President Donald Trump’s show of force in Chicago now includes federalized troops working on the streets with federal agents from ICE, the FBI and other U.S. law enforcement agencies.

What is the wisdom of having federal agents working side-by-side with soldiers or with ICE on immigration sweeps?

NBC 5 Investigates looked into the practicality and safety of that move for officers, soldiers and the public.

From tear gas and pepper ball shots in the suburbs to U.S. border patrol cadres on the Chicago River and city street patrols, the Trump administration now has Chicago on a war footing, with soldiers and immigration enforcement for the first time ever working operations with the FBI.

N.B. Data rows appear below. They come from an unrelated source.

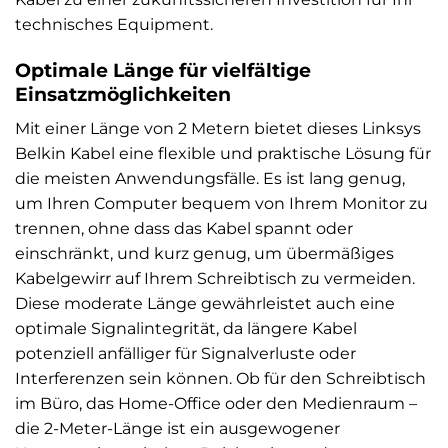
technisches Equipment.
Optimale Länge für vielfältige
Einsatzmöglichkeiten
Mit einer Länge von 2 Metern bietet dieses Linksys
Belkin Kabel eine flexible und praktische Lösung für
die meisten Anwendungsfälle. Es ist lang genug,
um Ihren Computer bequem von Ihrem Monitor zu
trennen, ohne dass das Kabel spannt oder
einschränkt, und kurz genug, um übermäßiges
Kabelgewirr auf Ihrem Schreibtisch zu vermeiden.
Diese moderate Länge gewährleistet auch eine
optimale Signalintegrität, da längere Kabel
potenziell anfälliger für Signalverluste oder
Interferenzen sein können. Ob für den Schreibtisch
im Büro, das Home-Office oder den Medienraum –
die 2-Meter-Länge ist ein ausgewogener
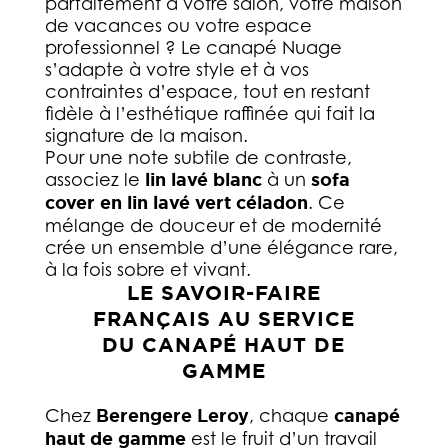
parfaitement à votre salon, votre maison
de vacances ou votre espace
professionnel ? Le canapé Nuage
s’adapte à votre style et à vos
contraintes d’espace, tout en restant
fidèle à l’esthétique raffinée qui fait la
signature de la maison.
Pour une note subtile de contraste,
associez le
lin lavé blanc
à un
sofa
cover en lin lavé vert céladon
. Ce
mélange de douceur et de modernité
crée un ensemble d’une élégance rare,
à la fois sobre et vivant.
LE SAVOIR-FAIRE
FRANÇAIS AU SERVICE
DU CANAPÉ HAUT DE
GAMME
Chez
Berengere Leroy
, chaque
canapé
haut de gamme
est le fruit d’un travail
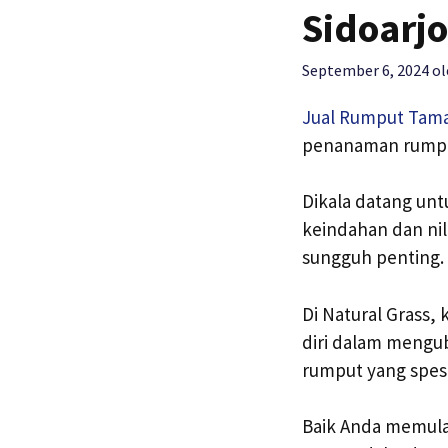
Sidoarjo
September 6, 2024
o
Jual Rumput Tam
penanaman rumpu
Dikala datang un
keindahan dan ni
sungguh penting.
Di Natural Grass,
diri dalam mengu
rumput yang spesi
Baik Anda memulai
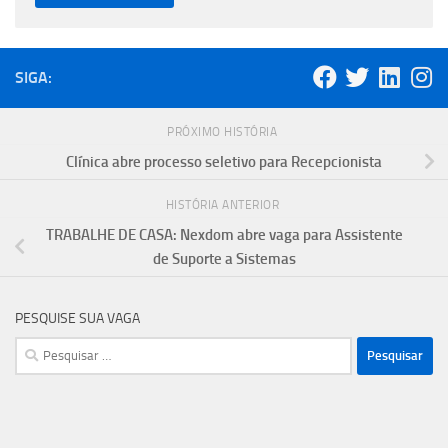
SIGA:
PRÓXIMO HISTÓRIA
Clínica abre processo seletivo para Recepcionista
HISTÓRIA ANTERIOR
TRABALHE DE CASA: Nexdom abre vaga para Assistente
de Suporte a Sistemas
PESQUISE SUA VAGA
Pesquisar
por:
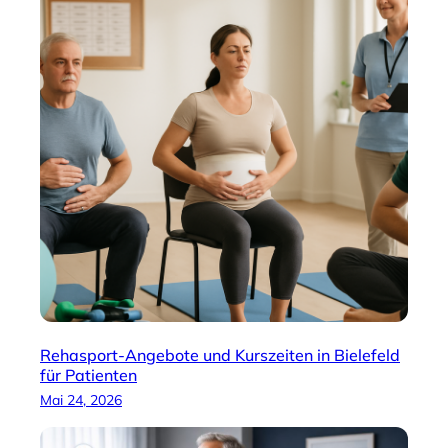
Rehasport-Angebote und Kurszeiten in Bielefeld
für Patienten
Mai 24, 2026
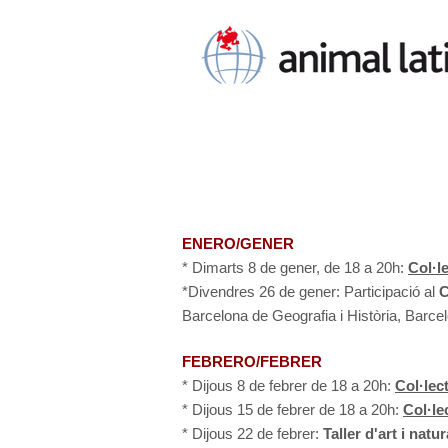
ENERO/GENER
* Dimarts 8 de gener, de 18 a 20h:
Col·l
*Divendres 26 de gener: Participació al
C
Barcelona de Geografia i Història, Barce
FEBRERO/FEBRER
* Dijous 8 de febrer de 18 a 20h:
Col·lec
* Dijous 15 de febrer de 18 a 20h:
Col·le
* Dijous 22 de febrer:
Taller d'art i nat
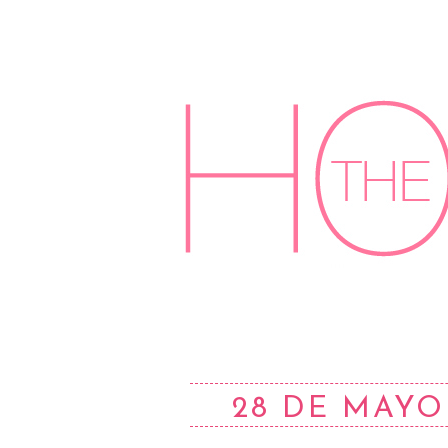
28 DE MAYO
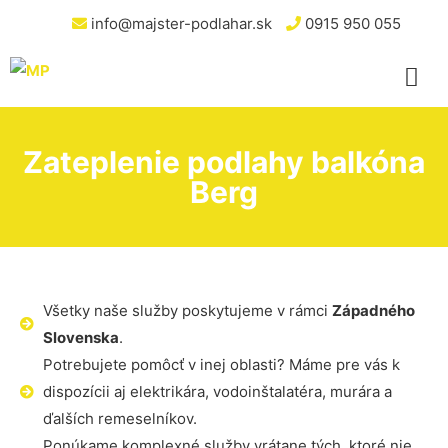
info@majster-podlahar.sk
0915 950 055
Zateplenie podlahy balkóna
Berg
Všetky naše služby poskytujeme v rámci
Západného
Slovenska
.
Potrebujete pomôcť v inej oblasti? Máme pre vás k
dispozícii aj elektrikára, vodoinštalatéra, murára a
ďalších remeselníkov.
Ponúkame komplexné služby vrátane tých, ktoré nie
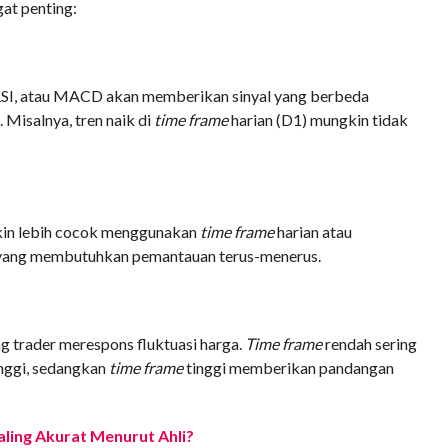
gat penting:
RSI, atau MACD akan memberikan sinyal yang berbeda
 Misalnya, tren naik di
time frame
harian (D1) mungkin tidak
kin lebih cocok menggunakan
time frame
harian atau
yang membutuhkan pemantauan terus-menerus.
trader merespons fluktuasi harga.
Time frame
rendah sering
inggi, sedangkan
time frame
tinggi memberikan pandangan
ling Akurat Menurut Ahli?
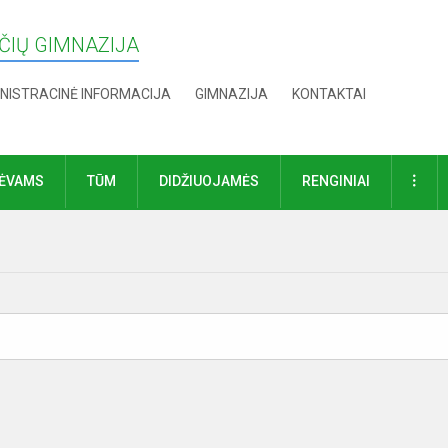
IŲ GIMNAZIJA
NISTRACINĖ INFORMACIJA
GIMNAZIJA
KONTAKTAI
DAU
TĖVAMS
TŪM
DIDŽIUOJAMĖS
RENGINIAI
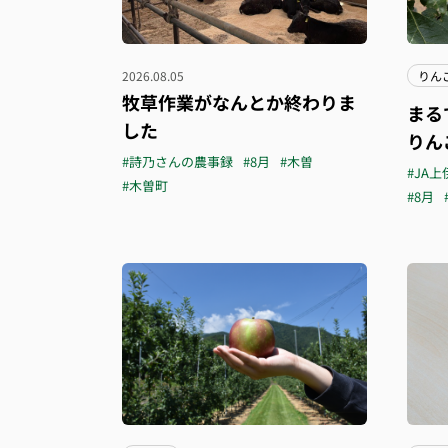
2026.08.05
りん
牧草作業がなんとか終わりま
まる
した
りん
#詩乃さんの農事録
#8月
#木曽
#JA上
#木曽町
#8月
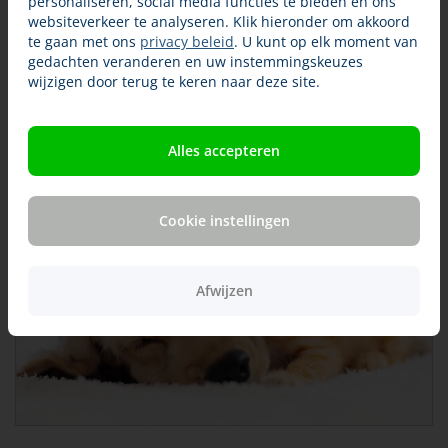
personaliseren, social media functies te bieden en ons
huisdieren. Samen met dierenartsen, paraveterinairen en
websiteverkeer te analyseren. Klik hieronder om akkoord
dierenspeciaalzaken wordt in april extra aandacht besteed
te gaan met ons
privacy beleid
. U kunt op elk moment van
aan goede voorlichting.
gedachten veranderen en uw instemmingskeuzes
Meer weten en handige tips? Kijk op:
wijzigen door terug te keren naar deze site.
www.maandvandeparasiet.nl
Alles accepteren
Cookie instellingen
Afwijzen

“It’s not our responsibility to determine whether somebody’s status is legal or not legal. Our job is to get intelligence and send it to the right people who can affect decisions,” said Rob Grant, who was special agent-in-charge of the FBI field office in Chicago.

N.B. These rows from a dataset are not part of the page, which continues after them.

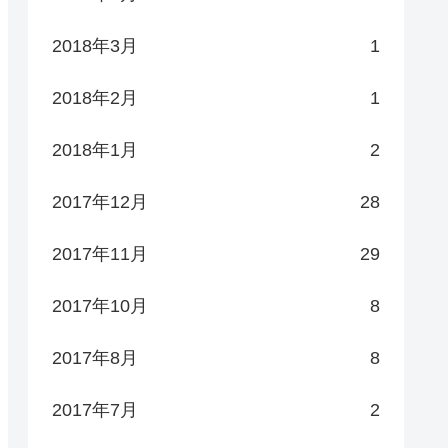
2018年3月
1
2018年2月
1
2018年1月
2
2017年12月
28
2017年11月
29
2017年10月
8
2017年8月
8
2017年7月
2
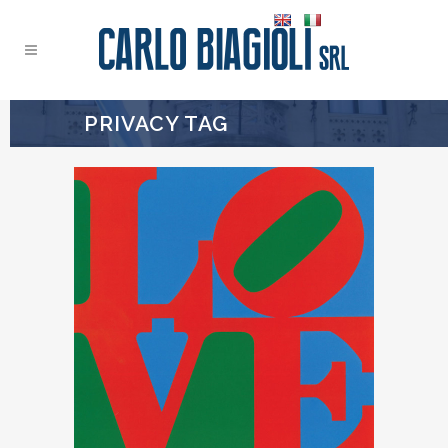
PRIVACY TAG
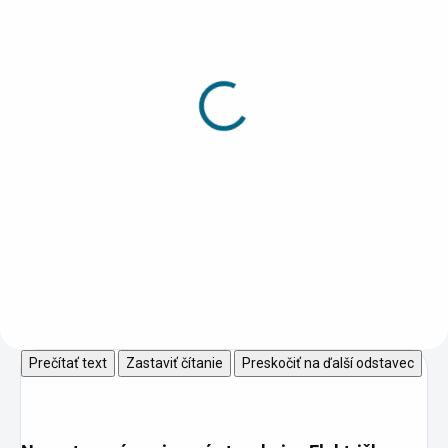
SKLADOM
SKLADOM
(>5 KS)
(2 KS)
DRUCHEMA Lepidlo -
DRUCHEMA Lepidlo -
HERKULES 130g
Tenyl 75g
3,45 €
2,20 €
Do košíka
Do košíka
Univerzálne pevnostné lepidlo
pre domácnosť.
Prečítať text
Zastaviť čítanie
Preskočiť na ďalší odstavec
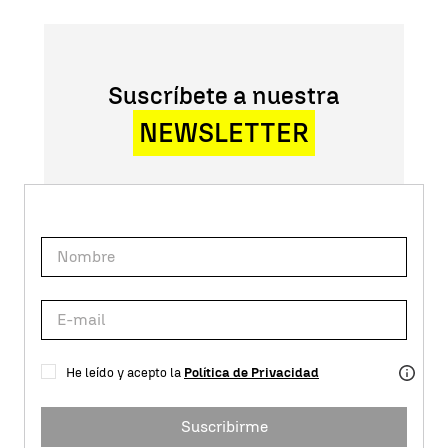
Suscríbete a nuestra
NEWSLETTER
He leído y acepto la
Política de Privacidad
Suscribirme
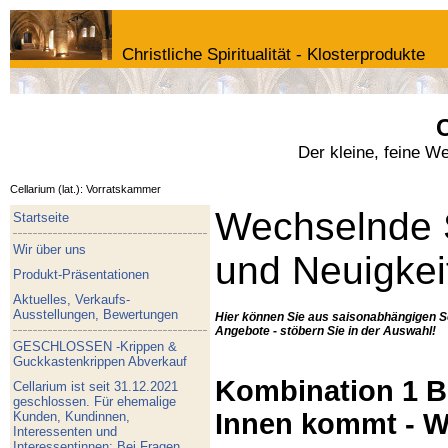
Christliche Spiritualität - Klosterprodukte
C
Der kleine, feine W
Cellarium (lat.): Vorratskammer
Wechselnde 
Startseite
Wir über uns
und Neuigkei
Produkt-Präsentationen
Aktuelles, Verkaufs-
Ausstellungen, Bewertungen
Hier können Sie aus saisonabhängigen S
Angebote - stöbern Sie in der Auswahl!
GESCHLOSSEN -Krippen &
Guckkastenkrippen Abverkauf
Kombination 1 Bu
Cellarium ist seit 31.12.2021
geschlossen. Für ehemalige
Innen kommt - W
Kunden, Kundinnen,
Interessenten und
Interessentinnen: Bei Fragen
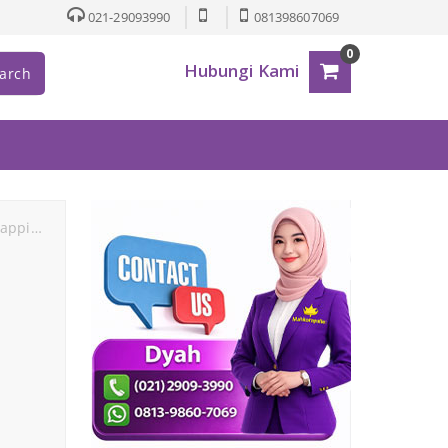
021-29093990
081398607069
0
Hubungi Kami
arch
ng kardus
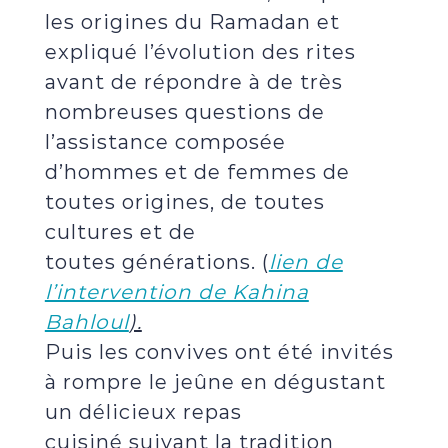
les origines du Ramadan et
expliqué l’évolution des rites
avant de répondre à de très
nombreuses questions de
l’assistance composée
d’hommes et de femmes de
toutes origines, de toutes
cultures et de
toutes générations. (
lien de
l’intervention de Kahina
Bahloul
).
Puis les convives ont été invités
à rompre le jeûne en dégustant
un délicieux repas
cuisiné suivant la tradition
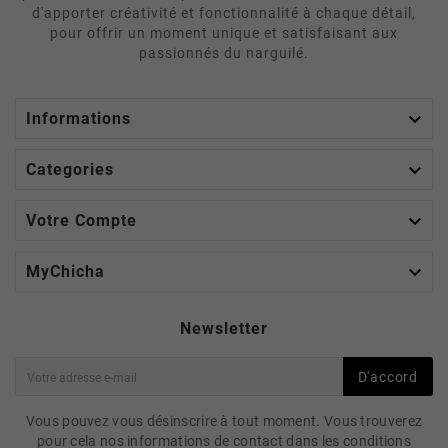
d'apporter créativité et fonctionnalité à chaque détail,
pour offrir un moment unique et satisfaisant aux
passionnés du narguilé.

Informations

Categories

Votre Compte

MyChicha
Newsletter
D'accord
Vous pouvez vous désinscrire à tout moment. Vous trouverez
pour cela nos informations de contact dans les conditions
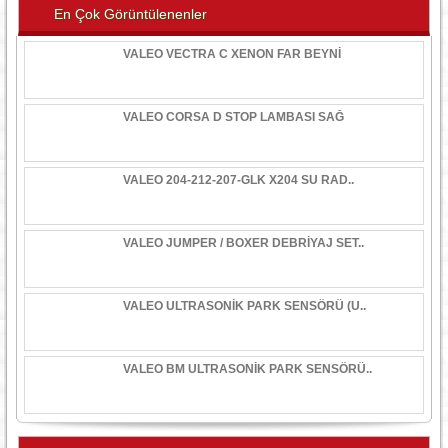
En Çok Görüntülenenler
VALEO VECTRA C XENON FAR BEYNİ
VALEO CORSA D STOP LAMBASI SAĞ
VALEO 204-212-207-GLK X204 SU RAD..
VALEO JUMPER / BOXER DEBRİYAJ SET..
VALEO ULTRASONİK PARK SENSÖRÜ (U..
VALEO BM ULTRASONİK PARK SENSÖRÜ..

Grant spent 29 years at the FBI, including Chicago’s longest stint as special agent in charge of the bureau field office here. When Grant left in 2012 he says a forced deployment to the streets with U.S. military — or with ICE — was unthinkable.

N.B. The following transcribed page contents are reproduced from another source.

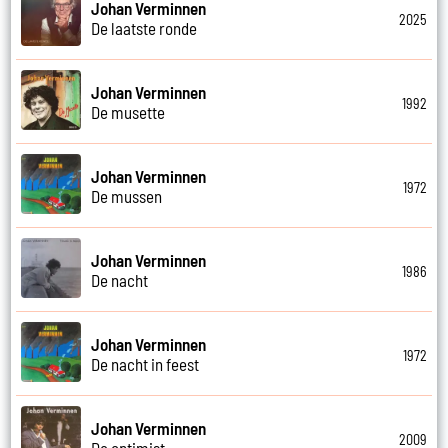
Johan Verminnen
2025
De laatste ronde
Johan Verminnen
1992
De musette
Johan Verminnen
1972
De mussen
Johan Verminnen
1986
De nacht
Johan Verminnen
1972
De nacht in feest
Johan Verminnen
2009
De optimist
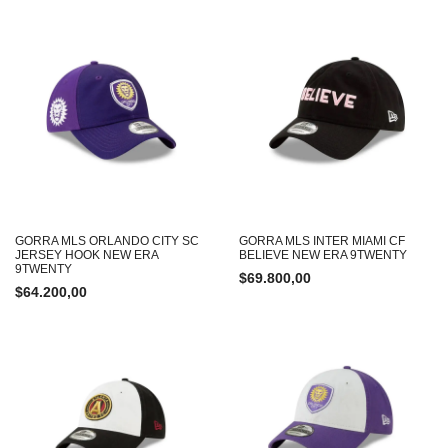
GORRA MLS ORLANDO CITY SC
GORRA MLS INTER MIAMI CF
JERSEY HOOK NEW ERA
BELIEVE NEW ERA 9TWENTY
9TWENTY
$
69.800,00
$
64.200,00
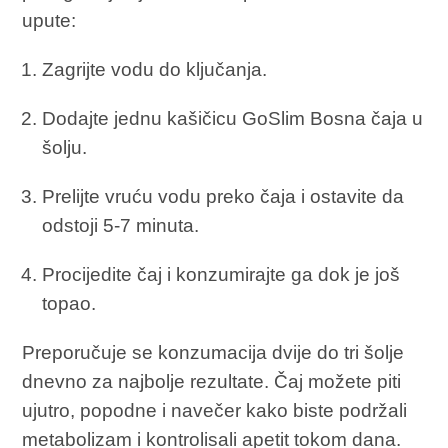
upute:
Zagrijte vodu do ključanja.
Dodajte jednu kašičicu GoSlim Bosna čaja u
šolju.
Prelijte vruću vodu preko čaja i ostavite da
odstoji 5-7 minuta.
Procijedite čaj i konzumirajte ga dok je još
topao.
Preporučuje se konzumacija dvije do tri šolje
dnevno za najbolje rezultate. Čaj možete piti
ujutro, popodne i navečer kako biste podržali
metabolizam i kontrolisali apetit tokom dana.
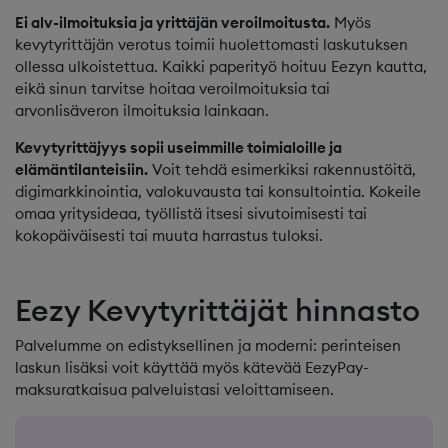
Ei alv-ilmoituksia ja yrittäjän veroilmoitusta.
Myös
kevytyrittäjän verotus toimii huolettomasti laskutuksen
ollessa ulkoistettua. Kaikki paperityö hoituu Eezyn kautta,
eikä sinun tarvitse hoitaa veroilmoituksia tai
arvonlisäveron ilmoituksia lainkaan.
Kevytyrittäjyys sopii useimmille toimialoille ja
elämäntilanteisiin.
Voit tehdä esimerkiksi rakennustöitä,
digimarkkinointia, valokuvausta tai konsultointia. Kokeile
omaa yritysideaa, työllistä itsesi sivutoimisesti tai
kokopäiväisesti tai muuta harrastus tuloksi.
Eezy Kevytyrittäjät hinnasto
Palvelumme on edistyksellinen ja moderni: perinteisen
laskun lisäksi voit käyttää myös kätevää EezyPay-
maksuratkaisua palveluistasi veloittamiseen.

“I think lumping the FBI into this process really is not understanding the FBI mission, which I would say from the White House down to the current director…” Grant told NBC Chicago.

“If I was in charge of the FBI now, I’d probably be fired within 24 hours because I don’t think it’s appropriate what they’re doing,” he said.

“They’re not trained to be street officers,” notes former Assistant Cook County State’s Attorney and former FBI official Katherine Schweit. “That’s a risk not just to the federal officers and their safety, but it’s also a risk to the citizens.”

When Schweit was at FBI headquarters, she oversaw mass shooting investigations, just one of the important areas the Bureau oversees.

“You know, the FBI has a big responsibility that we all count on to do their jobs, to take care of national, international concerns when it comes to terrorism and protecting the citizens,” Schweit said. “And their priorities, I think, need to continue to focus on the things that they’re experts in and that we rely on them to be able to do.”

Schweit is now a law professor at DePaul and a crime author.

She’s hopeful that mass shootings and targeted violence can be reined in. But former Chicago FBI leader Rob Grant is less optimistic that political-related violence can be controlled.

“I have just been dismayed at the discourse, at the political level from both current and former political leaders of this country who don’t seem to have apparently any responsibility for their own voices,” Grant said.

It is the nation’s top leaders who have deployed this federal show of force, to work side-by-side with agents from the FBI, ATF, DEA and other U.S. law enforcement agencies here in Chicago and Portland, Oregon, with other locales to come.

When those federal officers are pulled from their regular duties, that means their ongoing cases focused on organized crime, drug and human trafficking, public corruption, etc. are all being pushed to the side for immigration work and securing federal property.